**Exercise instructions**
Look through the data below and extract, unchanged, the lines from the one that contains "請求書・領収書・見積書・納品書" to the one that contains "特定商取引法に基づく表示", both included.

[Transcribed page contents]
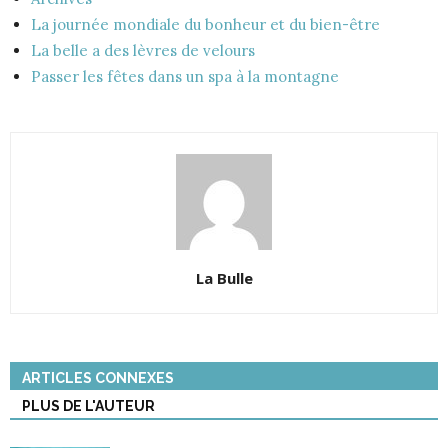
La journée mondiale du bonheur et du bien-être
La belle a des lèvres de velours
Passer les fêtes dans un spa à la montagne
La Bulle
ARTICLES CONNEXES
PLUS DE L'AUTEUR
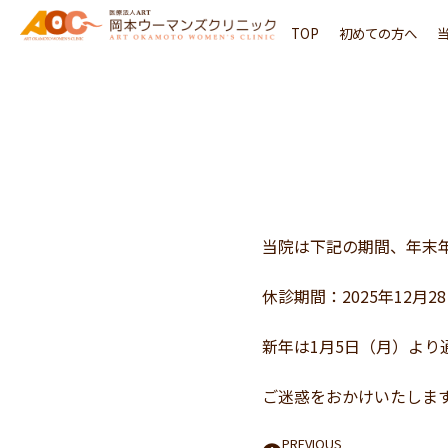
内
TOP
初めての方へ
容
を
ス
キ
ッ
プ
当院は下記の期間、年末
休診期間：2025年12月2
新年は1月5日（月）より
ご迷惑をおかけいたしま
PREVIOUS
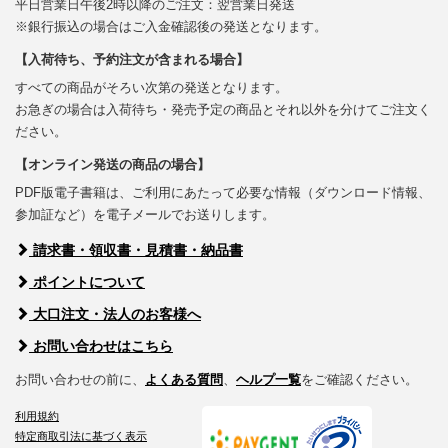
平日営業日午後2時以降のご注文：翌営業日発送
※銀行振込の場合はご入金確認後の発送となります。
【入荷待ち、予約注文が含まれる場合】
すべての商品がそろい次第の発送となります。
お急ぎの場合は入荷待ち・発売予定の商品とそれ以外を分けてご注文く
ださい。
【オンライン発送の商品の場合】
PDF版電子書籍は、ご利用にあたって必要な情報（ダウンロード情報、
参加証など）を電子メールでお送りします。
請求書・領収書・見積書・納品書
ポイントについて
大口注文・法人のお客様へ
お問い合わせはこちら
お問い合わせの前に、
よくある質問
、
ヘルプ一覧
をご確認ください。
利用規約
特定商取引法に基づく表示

--

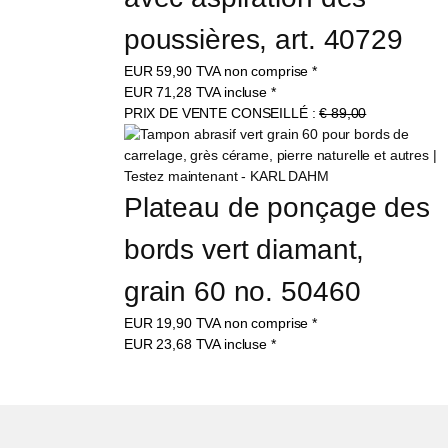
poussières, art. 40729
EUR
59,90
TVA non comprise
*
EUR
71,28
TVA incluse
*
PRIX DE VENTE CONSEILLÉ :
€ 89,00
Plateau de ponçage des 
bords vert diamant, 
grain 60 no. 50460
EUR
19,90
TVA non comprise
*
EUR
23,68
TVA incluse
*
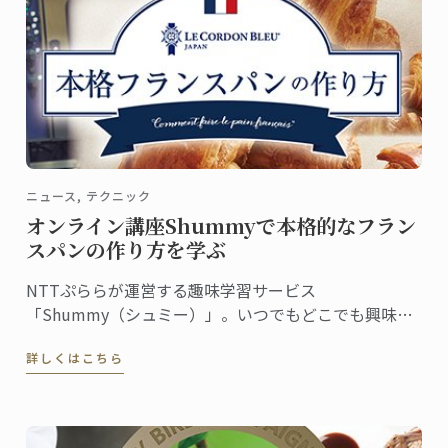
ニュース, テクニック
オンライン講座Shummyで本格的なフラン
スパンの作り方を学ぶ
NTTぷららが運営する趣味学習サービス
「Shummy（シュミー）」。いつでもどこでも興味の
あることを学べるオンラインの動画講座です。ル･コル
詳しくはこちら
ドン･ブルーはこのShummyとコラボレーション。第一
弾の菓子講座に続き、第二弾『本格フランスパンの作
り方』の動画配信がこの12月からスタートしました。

**Expected output**
請求書・領収書・見積書・納品書
ポイントについて
大口注文・法人のお客様へ
お問い合わせはこちら
お問い合わせの前に、
よくある質問
、
ヘルプ一覧
をご確認ください。
利用規約
特定商取引法に基づく表示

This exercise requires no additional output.